Um conto de fadas descentralizado
Uma moeda descentralizada é uma bela ideia democrática, e você pode discutir indefinidamente porque ela é melhor que as moedas fiduciárias. Mas a dura verdade é que nenhum governo, por mais democrático que seja, abrirá mão de controlar sua moeda.
Não é preciso olhar muito para trás para ver do que eles são capazes. Pense no ouro. É a moeda mais antiga do mundo e é usada até hoje. Mesmo depois que as moedas fiduciárias o substituíram, é um dos ativos de reserva vitais dos bancos centrais e, de longe, a classe de ativos alternativos mais popular.
E, no entanto, sempre que o ouro ameaçou tirar o poder do governo de controlar o dinheiro, os legisladores rapidamente intervieram.
Um bom exemplo são os EUA durante a Grande Depressão. Em 1931, o país enfrentava a pior crise financeira da história. Mas, ao contrário de hoje, as mãos do Fed estavam atadas. O banco central americano não podia imprimir todos os dólares necessários para sustentar a economia porque a moeda estava ligada ao ouro.

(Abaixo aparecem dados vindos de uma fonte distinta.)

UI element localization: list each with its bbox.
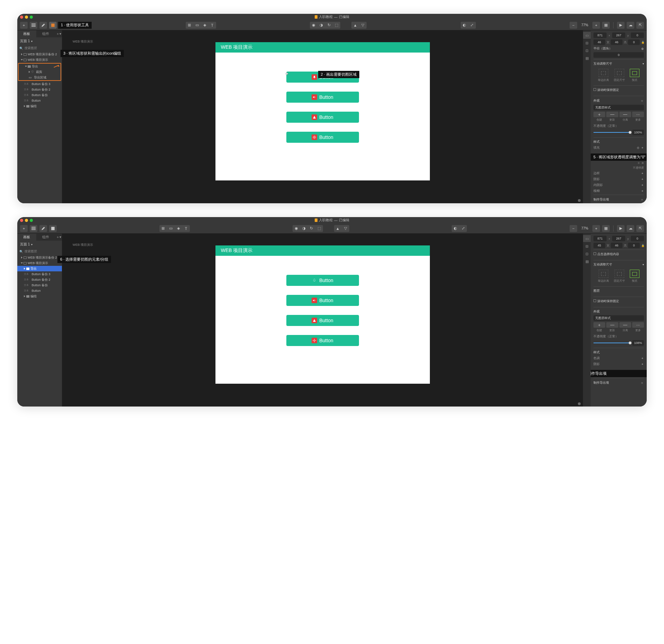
fit-edge-button[interactable] (599, 270, 608, 278)
x-input[interactable]: 871 (593, 32, 607, 38)
shape-square-button[interactable] (49, 22, 57, 29)
op-detach-button[interactable]: — (619, 322, 631, 328)
canvas[interactable]: 3 · 将区域形状和需输出的icon编组 WEB 项目演示 WEB 项目演示 +… (62, 30, 583, 203)
minimize-icon[interactable] (25, 16, 28, 19)
h-input[interactable]: 46 (611, 243, 622, 248)
layer-row[interactable]: 文本 Button 备份 3 (17, 81, 62, 87)
opacity-slider[interactable] (593, 132, 630, 133)
canvas[interactable]: 6 · 选择需要切图的元素/分组 WEB 项目演示 WEB 项目演示 Butto… (62, 234, 583, 407)
panel-menu-button[interactable]: ＋▾ (55, 234, 62, 241)
align-tab-icon[interactable]: ▭ (583, 32, 591, 39)
pin-checkbox[interactable] (593, 299, 596, 302)
radius-input[interactable]: 0 (593, 52, 644, 58)
prototype-tab-icon[interactable]: ⊡ (583, 250, 591, 257)
fit-preview-button[interactable] (630, 69, 639, 77)
minimize-icon[interactable] (25, 219, 28, 222)
fit-fixed-button[interactable] (615, 69, 624, 77)
r2-input[interactable]: 0 (628, 39, 640, 45)
artboard[interactable]: WEB 项目演示 + Button 2 · 画出需要切图区域 Button Bu… (215, 42, 430, 180)
demo-button-3[interactable]: Button (286, 315, 359, 326)
zoom-out-button[interactable]: − (570, 225, 577, 232)
scale-button[interactable]: ⤢ (459, 225, 467, 232)
demo-button-4[interactable]: Button (286, 132, 359, 143)
h-input[interactable]: 46 (611, 39, 622, 45)
r2-input[interactable]: 0 (628, 243, 640, 248)
x-input[interactable]: 871 (593, 236, 607, 241)
bool-subtract-button[interactable]: ◑ (317, 22, 325, 29)
demo-button-1[interactable]: + Button 2 · 画出需要切图区域 (286, 72, 359, 83)
layer-row-selected[interactable]: 导出 (17, 266, 62, 271)
layer-row[interactable]: 文本 Button (17, 288, 62, 293)
bool-difference-button[interactable]: ⬚ (315, 225, 323, 232)
close-icon[interactable] (20, 16, 23, 19)
reorder-button[interactable] (30, 225, 37, 232)
page-selector[interactable]: 页面 1▾ (17, 37, 62, 45)
play-button[interactable]: ▶ (617, 22, 625, 29)
op-update-button[interactable]: — (606, 322, 618, 328)
ungroup-button[interactable]: ▭ (193, 22, 201, 29)
layer-row[interactable]: ♡裁剪 (19, 69, 61, 75)
layer-row[interactable]: 编组 (17, 293, 62, 299)
layer-row[interactable]: 编组 (17, 103, 62, 109)
view-button[interactable]: ▦ (602, 22, 610, 29)
shape-square-button[interactable] (49, 225, 57, 232)
y-input[interactable]: 267 (612, 236, 625, 241)
tab-components[interactable]: 组件 (36, 234, 55, 241)
sec-export-label[interactable]: 制作导出项 (593, 381, 609, 385)
op-update-button[interactable]: — (606, 112, 618, 117)
bool-intersect-button[interactable]: ↻ (325, 22, 333, 29)
backward-button[interactable]: ▽ (342, 225, 349, 232)
edit-button[interactable] (39, 22, 47, 29)
layer-row[interactable]: WEB 项目演示备份 2 (17, 255, 62, 260)
op-create-button[interactable]: ＋ (593, 322, 605, 328)
opacity-value[interactable]: 108% (632, 340, 644, 346)
scale-button[interactable]: ⤢ (468, 22, 476, 29)
backward-button[interactable]: ▽ (359, 22, 367, 29)
tab-components[interactable]: 组件 (36, 30, 55, 37)
y-input[interactable]: 267 (612, 32, 625, 38)
symbol-button[interactable]: ◈ (175, 225, 182, 232)
text-button[interactable]: T (209, 22, 216, 29)
align-tab-icon[interactable]: ▭ (583, 235, 591, 242)
layer-row[interactable]: ▭ 导出区域 (19, 75, 61, 80)
r-input[interactable]: 0 (631, 236, 644, 241)
layer-row[interactable]: 文本 Button 备份 2 (17, 87, 62, 92)
pin-checkbox[interactable] (593, 88, 596, 91)
fit-edge-button[interactable] (599, 69, 608, 77)
demo-button-3[interactable]: Button (286, 112, 359, 123)
op-more-button[interactable]: ··· (632, 112, 644, 117)
op-more-button[interactable]: ··· (632, 322, 644, 328)
layer-row[interactable]: 导出 (19, 64, 61, 69)
blend-select[interactable]: 无图层样式 (593, 315, 644, 321)
layer-row[interactable]: 文本 Button 备份 2 (17, 277, 62, 282)
zoom-in-button[interactable]: + (592, 22, 600, 29)
layer-row[interactable]: 文本 Button (17, 98, 62, 103)
export-button[interactable]: ⇱ (636, 225, 644, 232)
add-button[interactable]: + (20, 22, 28, 29)
cloud-button[interactable]: ☁ (627, 22, 634, 29)
fit-fixed-button[interactable] (615, 270, 624, 278)
zoom-in-button[interactable]: + (592, 225, 600, 232)
demo-button-2[interactable]: Button (286, 92, 359, 103)
inspect-tab-icon[interactable]: ▤ (583, 258, 591, 265)
layer-row[interactable]: 文本 Button 备份 (17, 92, 62, 98)
play-button[interactable]: ▶ (617, 225, 625, 232)
inspect-tab-icon[interactable]: ▤ (583, 55, 591, 62)
opacity-slider[interactable] (593, 343, 630, 343)
zoom-icon[interactable] (30, 219, 33, 222)
layer-search[interactable]: 🔍 搜索图层 (17, 248, 62, 255)
group-button[interactable]: ⊞ (159, 225, 167, 232)
zoom-out-button[interactable]: − (570, 22, 577, 29)
add-button[interactable]: + (20, 225, 28, 232)
reorder-button[interactable] (30, 22, 37, 29)
layer-row[interactable]: WEB 项目演示备份 2 (17, 52, 62, 57)
zoom-icon[interactable] (30, 16, 33, 19)
forward-button[interactable]: ▲ (351, 22, 359, 29)
r-input[interactable]: 0 (631, 32, 644, 38)
export-button[interactable]: ⇱ (636, 22, 644, 29)
artboard[interactable]: WEB 项目演示 Button Button Button Button (215, 245, 430, 384)
symbol-button[interactable]: ◈ (201, 22, 209, 29)
panel-menu-button[interactable]: ＋▾ (55, 30, 62, 37)
blend-select[interactable]: 无图层样式 (593, 105, 644, 110)
bool-intersect-button[interactable]: ↻ (308, 225, 315, 232)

Franklin Roosevelt aprovou a Ordem Executiva 6102, mais tarde apelidada de “Grande Confisco”, que forçou os americanos a entregar seu ouro a taxas bem abaixo do mercado. Isso permitiu que o Fed imprimisse mais dólares para apoiar a economia e reforçar a taxa de câmbio. Mais tarde, o dólar foi novamente atrelado ao ouro a um preço 50% mais alto.
E os EUA não estão sozinhos. Nas décadas de 1950 e 1960, a Austrália e o Reino Unido realizaram “confiscos” de ouro semelhantes para impedir o declínio de suas moedas.
Sem risco político
Politicamente, proibir o bitcoin agora seria um passeio no parque em comparação com os problemas do Grande Confisco e das outras medidas que os governos tomaram no passado. Então temos que ser realistas. A menos que haja alguma mudança política que destrua a ordem mundial como a conhecemos, as chances do bitcoin como moeda são muito pequenas. Se crescer demais para competir com o dinheiro, os legisladores vão comê-lo vivo.
No entanto, o fato de o bitcoin não poder se tornar uma moeda não significa que ele não tem valor. O bitcoin não compete com o dinheiro, ele concorre com o “seguro” contra as moedas fiduciárias.
Do ponto de vista ideológico e de investimentos, o bitcoin é mais uma commodity do que uma moeda. Mais precisamente o ouro, uma das commodities mais caras e “inúteis” do mundo.
Ao contrário de outras commodities como ferro, cobre e petróleo, o ouro tem uso limitado. Por exemplo, 3 mil toneladas de ouro foram desenterradas e vendidas no ano passado. E desse montante, apenas 35% foi para eletrônicos e joias. O resto foi derretido em barras e moedas e guardado em cofres.
O ouro também não tem valor legal. Você não pode entrar na Pizza Hut, deixar cair uma lasca de ouro no balcão e esperar receber uma fatia de pizza em troca. E, no entanto, os bancos centrais detêm 34 mil toneladas do metal em suas reservas. Investidores institucionais e individuais contam com cerca de US$ 2,7 trilhões em ouro. E a cada ano, as explorações de ouro continuam crescendo e crescendo.
No formato, o bitcoin é provavelmente a coisa mais distante do ouro que você pode imaginar. Mas como classes de ativos, os dois são muito parecidos. Assim como o ouro, o bitcoin tem pouca utilidade. Seu suprimento é limitado – não por natureza, mas por design. E seu valor depende puramente da oferta e da demanda, e não da política monetária.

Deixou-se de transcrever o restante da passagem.